Records
───

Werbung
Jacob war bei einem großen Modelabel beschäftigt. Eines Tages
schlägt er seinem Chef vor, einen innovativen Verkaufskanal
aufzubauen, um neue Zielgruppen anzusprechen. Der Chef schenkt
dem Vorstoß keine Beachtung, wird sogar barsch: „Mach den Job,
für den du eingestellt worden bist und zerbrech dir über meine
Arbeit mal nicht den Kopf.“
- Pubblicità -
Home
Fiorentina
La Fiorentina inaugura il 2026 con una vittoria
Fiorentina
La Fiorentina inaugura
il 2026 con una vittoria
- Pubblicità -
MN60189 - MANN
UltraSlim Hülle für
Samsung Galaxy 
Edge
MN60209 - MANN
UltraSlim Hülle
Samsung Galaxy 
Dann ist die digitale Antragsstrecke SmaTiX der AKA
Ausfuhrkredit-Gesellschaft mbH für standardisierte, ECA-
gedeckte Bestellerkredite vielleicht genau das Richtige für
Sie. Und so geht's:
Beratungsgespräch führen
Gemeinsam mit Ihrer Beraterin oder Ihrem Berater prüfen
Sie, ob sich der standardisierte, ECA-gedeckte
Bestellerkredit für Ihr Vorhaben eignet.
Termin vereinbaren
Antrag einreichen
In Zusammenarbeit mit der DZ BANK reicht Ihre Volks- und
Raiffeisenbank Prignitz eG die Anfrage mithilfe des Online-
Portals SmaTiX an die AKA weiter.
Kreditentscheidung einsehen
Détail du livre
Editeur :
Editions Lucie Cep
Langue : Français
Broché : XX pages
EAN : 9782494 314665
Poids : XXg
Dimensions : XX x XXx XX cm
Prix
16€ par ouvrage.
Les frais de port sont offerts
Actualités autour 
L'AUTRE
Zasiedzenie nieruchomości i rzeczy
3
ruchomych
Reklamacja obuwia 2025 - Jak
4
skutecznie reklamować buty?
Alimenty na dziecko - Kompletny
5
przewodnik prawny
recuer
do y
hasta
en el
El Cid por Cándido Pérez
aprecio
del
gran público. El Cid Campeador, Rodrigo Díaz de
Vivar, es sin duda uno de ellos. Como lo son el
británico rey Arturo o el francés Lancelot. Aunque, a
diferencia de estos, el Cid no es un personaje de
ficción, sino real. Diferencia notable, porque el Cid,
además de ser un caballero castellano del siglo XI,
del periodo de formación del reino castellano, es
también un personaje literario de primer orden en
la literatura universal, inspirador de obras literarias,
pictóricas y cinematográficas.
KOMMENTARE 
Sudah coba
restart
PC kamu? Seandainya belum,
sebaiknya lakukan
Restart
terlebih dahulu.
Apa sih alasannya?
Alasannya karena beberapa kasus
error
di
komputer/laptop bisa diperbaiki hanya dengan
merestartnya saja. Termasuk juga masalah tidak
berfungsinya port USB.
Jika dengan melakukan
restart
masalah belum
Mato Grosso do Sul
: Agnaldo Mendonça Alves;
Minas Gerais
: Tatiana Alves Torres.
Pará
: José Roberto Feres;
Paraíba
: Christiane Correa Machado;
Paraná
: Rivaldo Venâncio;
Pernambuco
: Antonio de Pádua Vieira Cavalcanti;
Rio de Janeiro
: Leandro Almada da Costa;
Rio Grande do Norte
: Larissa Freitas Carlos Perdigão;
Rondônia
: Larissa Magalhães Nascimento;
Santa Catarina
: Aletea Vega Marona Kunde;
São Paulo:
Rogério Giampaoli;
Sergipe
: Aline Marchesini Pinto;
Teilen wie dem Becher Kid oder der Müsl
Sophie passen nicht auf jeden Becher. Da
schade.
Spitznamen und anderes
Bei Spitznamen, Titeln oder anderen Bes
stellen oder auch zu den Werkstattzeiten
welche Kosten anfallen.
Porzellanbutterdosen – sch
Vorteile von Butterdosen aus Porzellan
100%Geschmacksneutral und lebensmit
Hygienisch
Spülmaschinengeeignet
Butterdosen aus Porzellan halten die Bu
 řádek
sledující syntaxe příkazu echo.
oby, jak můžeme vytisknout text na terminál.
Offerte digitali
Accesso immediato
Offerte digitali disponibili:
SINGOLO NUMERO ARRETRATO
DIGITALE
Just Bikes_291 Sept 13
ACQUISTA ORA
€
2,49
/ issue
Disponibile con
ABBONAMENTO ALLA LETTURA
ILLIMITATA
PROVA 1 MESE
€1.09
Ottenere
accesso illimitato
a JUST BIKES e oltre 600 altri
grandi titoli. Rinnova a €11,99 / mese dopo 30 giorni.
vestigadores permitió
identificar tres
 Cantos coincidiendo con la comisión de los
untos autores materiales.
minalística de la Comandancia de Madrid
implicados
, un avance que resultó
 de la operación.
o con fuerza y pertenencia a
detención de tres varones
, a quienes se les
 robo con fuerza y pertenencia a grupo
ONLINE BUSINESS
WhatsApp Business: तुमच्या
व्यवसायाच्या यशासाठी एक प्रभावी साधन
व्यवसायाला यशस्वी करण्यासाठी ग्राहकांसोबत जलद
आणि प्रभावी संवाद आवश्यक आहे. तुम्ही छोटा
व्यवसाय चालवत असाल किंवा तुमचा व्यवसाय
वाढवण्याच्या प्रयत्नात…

───

Exercise instructions
Repeat each line of the data above, exactly as it appears, from the first through the line that contains "dem Vorstoß keine".

Exercise solution
Werbung
Jacob war bei einem großen Modelabel beschäftigt. Eines Tages
schlägt er seinem Chef vor, einen innovativen Verkaufskanal
aufzubauen, um neue Zielgruppen anzusprechen. Der Chef schenkt
dem Vorstoß keine Beachtung, wird sogar barsch: „Mach den Job,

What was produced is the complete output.